4.4.4 Furthermore, FILAMENTE reserves the right to increase the agreed price for quantities not yet delivered if, due to a change in the raw material and/or economic situation, circumstances arise which make the manufacture and/or purchase of the product concerned significantly more expensive than at the time of the price agreements. In this case, the entrepreneur may cancel the orders affected by him within four (4) weeks after notification of the price increase.

4.4.5 FILAMENTE is also entitled to an increase in the agreed price if the delivery period is subsequently extended for one of the reasons mentioned in section I. 4.4.4, the material or the design is changed because the FILAMENTE documents and /or given instructions did not correspond to the actual circumstances or were incomplete or FILAMENTE did not receive the information required for the execution of the order in good time or if the entrepreneur subsequently changes it with the mutual consent of FILAMENTE and thus causes a delay in delivery.

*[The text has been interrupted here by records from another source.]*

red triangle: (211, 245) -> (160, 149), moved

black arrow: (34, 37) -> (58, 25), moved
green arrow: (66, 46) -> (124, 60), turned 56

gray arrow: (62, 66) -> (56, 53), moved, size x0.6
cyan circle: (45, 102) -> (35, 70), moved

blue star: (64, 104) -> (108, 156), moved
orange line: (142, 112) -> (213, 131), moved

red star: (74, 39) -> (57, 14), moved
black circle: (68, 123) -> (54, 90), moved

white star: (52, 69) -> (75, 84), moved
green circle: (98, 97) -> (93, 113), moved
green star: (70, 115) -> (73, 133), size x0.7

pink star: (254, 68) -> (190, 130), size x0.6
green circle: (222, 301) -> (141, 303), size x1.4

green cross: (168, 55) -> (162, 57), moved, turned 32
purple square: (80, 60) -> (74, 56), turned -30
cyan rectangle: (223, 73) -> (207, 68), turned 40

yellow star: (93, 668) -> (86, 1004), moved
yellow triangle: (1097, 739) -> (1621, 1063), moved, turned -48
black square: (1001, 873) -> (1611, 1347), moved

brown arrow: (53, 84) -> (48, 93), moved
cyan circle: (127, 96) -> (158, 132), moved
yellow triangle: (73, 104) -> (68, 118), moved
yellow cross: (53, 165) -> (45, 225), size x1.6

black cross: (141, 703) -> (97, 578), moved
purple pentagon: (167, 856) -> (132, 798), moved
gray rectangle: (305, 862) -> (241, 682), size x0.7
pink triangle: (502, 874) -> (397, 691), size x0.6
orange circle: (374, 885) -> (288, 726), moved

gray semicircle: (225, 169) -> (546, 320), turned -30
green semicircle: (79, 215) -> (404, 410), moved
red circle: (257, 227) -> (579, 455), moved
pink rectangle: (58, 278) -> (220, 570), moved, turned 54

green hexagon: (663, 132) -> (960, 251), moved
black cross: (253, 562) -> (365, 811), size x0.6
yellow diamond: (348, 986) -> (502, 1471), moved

5 Delivery/shipping/transfer of risk

5.1 Delivery within Austria is ex works. If, at the request of the contracting party, a delivery is made to the delivery address communicated by the contracting party by means of a shipping route and/or forwarding agent and carrier to be freely determined by FILAMENTE, the price risk shall pass to the contracting party upon handover of the products to the forwarding agent or carrier. If no intention of self-collection ex works is communicated by the contracting party prior to delivery, FILAMENTE will assume the contracting party’s request in accordance with this clause. Any further liability is not assumed by FILAMENTE.

5.2 In the case of entrepreneurs, the following sections I. 5.2.1 and I. 5.2.2 shall apply with regard to the place of delivery in deviation from section I. 5.1 and in addition respectively:

5.2.1 If deliveries are to be made from the Republic of Austria to other EU member states, the contracting party must inform FILAMENTE prior to delivery of its VAT identification number under which it carries out the purchase taxation within the EU. Otherwise, the contracting party must pay the VAT amount legally owed by FILAMENTE for deliveries from FILAMENTE in addition to the agreed purchase price.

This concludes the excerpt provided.